Im yihyeh Elohim imadi ush’marti baderech haze hasher anoch holech v’natan li lechem le’echol uveged lilbosh, v’shavti vashalom el beit avi v’hayah Adonai li le’Elohim’ – ‘if God remains with me, if God protects me on this journey that I am making, and gives me bread to eat and clothing to wear, and if I return safe to my father’s house – the Eternal shall be my God’. (Gen. 28:20-21).

What is significant about his response is that it is not just shaped through mystical belief or philosophical deduction. Jacob is not a theoretician. Rather, his theology – like all of our own – is filtered through his lived experience and his particular character. There is faithfulness and gratitude in there as well as manipulation and entitlement. Jacob is inexperienced in his spiritual journey and has a tendency to default to his impulses and instincts. The question is: can we manipulate God? ‘If God gives me X, then I will do Y’ smacks of pediatric theology at best and prosperity theology at worst. Jacob’s religiosity is immature and conditional, as if he has forgotten the magnificence of his earlier encounter and failed to internalize his experience of joy, beauty, awe and wonder. God becomes a currency to trade for life’s good fortunes but as he will find out and as we know, this is not how it works.

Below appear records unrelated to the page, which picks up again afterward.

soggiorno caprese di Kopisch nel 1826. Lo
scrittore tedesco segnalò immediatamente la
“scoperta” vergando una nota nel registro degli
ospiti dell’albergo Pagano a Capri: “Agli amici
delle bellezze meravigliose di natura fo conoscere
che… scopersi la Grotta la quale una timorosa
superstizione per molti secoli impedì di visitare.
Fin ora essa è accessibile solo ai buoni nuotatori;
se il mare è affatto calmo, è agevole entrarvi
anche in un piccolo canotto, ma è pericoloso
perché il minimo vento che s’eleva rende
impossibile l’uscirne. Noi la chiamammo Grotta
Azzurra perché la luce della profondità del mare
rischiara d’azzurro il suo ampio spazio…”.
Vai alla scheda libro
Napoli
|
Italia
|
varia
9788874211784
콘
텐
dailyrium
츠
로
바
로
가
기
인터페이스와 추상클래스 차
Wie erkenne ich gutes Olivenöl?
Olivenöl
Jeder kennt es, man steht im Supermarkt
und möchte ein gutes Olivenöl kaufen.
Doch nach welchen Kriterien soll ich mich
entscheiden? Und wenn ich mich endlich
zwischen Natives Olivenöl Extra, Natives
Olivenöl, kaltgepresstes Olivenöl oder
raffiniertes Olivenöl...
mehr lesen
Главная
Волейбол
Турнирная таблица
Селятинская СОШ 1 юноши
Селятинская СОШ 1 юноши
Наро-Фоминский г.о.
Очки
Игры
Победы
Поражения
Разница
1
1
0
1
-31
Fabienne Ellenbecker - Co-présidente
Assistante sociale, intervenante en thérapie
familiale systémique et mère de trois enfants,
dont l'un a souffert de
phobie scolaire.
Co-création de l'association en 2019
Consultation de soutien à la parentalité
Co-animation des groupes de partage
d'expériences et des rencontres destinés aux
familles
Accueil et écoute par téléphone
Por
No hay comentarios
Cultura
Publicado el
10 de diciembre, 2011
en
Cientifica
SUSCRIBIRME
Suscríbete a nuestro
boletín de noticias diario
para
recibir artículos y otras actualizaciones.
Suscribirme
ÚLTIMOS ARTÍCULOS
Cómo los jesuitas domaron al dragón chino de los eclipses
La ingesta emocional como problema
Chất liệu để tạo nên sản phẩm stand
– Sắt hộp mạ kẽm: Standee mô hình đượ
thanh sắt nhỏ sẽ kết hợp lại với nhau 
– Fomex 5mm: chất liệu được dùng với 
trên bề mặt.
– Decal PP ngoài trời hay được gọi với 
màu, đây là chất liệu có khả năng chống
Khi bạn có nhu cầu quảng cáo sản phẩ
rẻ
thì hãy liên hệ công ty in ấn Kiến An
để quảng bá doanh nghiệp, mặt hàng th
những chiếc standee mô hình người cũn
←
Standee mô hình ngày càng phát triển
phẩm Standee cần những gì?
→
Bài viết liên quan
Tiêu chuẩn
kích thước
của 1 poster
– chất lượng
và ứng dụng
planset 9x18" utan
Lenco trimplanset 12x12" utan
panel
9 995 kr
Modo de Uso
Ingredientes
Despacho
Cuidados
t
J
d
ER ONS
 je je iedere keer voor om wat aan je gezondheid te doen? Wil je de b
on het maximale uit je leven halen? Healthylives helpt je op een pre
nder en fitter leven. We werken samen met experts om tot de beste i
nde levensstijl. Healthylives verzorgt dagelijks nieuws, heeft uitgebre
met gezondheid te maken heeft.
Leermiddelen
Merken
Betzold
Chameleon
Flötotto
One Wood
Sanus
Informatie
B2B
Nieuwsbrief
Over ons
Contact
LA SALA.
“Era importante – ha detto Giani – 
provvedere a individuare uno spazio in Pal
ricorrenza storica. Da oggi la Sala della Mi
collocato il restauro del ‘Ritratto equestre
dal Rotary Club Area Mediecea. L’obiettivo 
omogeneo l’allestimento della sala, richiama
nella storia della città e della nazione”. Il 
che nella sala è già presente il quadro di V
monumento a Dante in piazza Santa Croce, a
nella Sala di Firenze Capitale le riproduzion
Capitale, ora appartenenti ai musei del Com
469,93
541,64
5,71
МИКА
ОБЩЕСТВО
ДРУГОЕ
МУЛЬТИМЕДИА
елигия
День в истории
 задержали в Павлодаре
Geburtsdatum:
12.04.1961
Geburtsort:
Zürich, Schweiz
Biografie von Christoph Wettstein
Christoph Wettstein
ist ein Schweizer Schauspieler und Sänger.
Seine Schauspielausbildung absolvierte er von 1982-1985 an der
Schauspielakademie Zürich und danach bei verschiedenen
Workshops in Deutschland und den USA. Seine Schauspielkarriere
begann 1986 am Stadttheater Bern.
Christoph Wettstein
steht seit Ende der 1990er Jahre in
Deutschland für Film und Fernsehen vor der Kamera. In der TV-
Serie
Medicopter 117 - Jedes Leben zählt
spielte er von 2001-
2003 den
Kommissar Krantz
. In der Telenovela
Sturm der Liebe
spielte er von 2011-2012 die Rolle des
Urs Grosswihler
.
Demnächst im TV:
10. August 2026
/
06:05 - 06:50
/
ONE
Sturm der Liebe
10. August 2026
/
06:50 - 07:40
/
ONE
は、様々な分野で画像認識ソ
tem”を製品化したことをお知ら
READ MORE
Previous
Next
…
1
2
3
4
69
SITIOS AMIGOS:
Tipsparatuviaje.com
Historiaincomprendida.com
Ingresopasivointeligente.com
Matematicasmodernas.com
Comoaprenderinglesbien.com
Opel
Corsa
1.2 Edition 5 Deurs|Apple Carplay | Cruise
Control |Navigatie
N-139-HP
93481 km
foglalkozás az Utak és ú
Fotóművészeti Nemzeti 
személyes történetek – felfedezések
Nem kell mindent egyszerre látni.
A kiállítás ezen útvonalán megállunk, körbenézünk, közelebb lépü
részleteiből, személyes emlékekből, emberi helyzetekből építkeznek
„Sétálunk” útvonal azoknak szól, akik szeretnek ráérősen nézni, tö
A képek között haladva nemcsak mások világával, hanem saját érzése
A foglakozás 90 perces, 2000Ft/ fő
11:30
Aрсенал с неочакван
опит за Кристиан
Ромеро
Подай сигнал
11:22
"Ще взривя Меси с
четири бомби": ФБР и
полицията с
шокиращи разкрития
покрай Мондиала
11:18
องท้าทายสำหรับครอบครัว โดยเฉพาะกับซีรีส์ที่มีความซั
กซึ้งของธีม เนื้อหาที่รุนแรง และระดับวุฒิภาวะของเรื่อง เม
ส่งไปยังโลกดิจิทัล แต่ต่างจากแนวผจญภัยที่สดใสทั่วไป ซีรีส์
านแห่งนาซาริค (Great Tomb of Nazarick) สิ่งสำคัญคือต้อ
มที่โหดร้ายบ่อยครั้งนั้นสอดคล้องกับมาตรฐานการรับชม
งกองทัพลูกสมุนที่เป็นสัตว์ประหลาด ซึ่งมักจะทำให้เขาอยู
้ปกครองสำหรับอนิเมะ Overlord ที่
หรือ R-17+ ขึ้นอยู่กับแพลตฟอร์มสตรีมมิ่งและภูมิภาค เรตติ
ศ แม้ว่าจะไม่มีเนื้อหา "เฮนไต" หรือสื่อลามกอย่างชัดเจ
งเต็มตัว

Yet there is beauty in here too. ‘V’shavti bashalom… Adonai li l’Elohim’ – ‘and if I return in peace (or wholeness), the Eternal will be my God’. There’s a powerful lesson in there of thankfulness and perspective. Of an acknowledgement that our life is a journey; often a long, painful and winding one at that; and that many of us may encounter a dark night of the soul.




As I sat at the Thanksgiving table last Thursday with my family, I personally had much to be thankful for. I cannot articulate my happiness, gratitude and appreciation to be here; the fulfillment of an old and cherished dream. Yet like Jacob, it serves us well to be mindful of what our journeys may yet bring. Whether we are atheists, agnostics, pantheists or theists, gratitude and perspective, wonder and awe can be the shared spiritual language that unites us all. ‘Mah nora hamakom hazeh’. Sometimes our blessings catch us unaware. We are fortunate to have these stories and a tradition that can help shape our response: through service, not entitlement, through gratitude, not complacency, through awe, not jadedness – and to give thanks.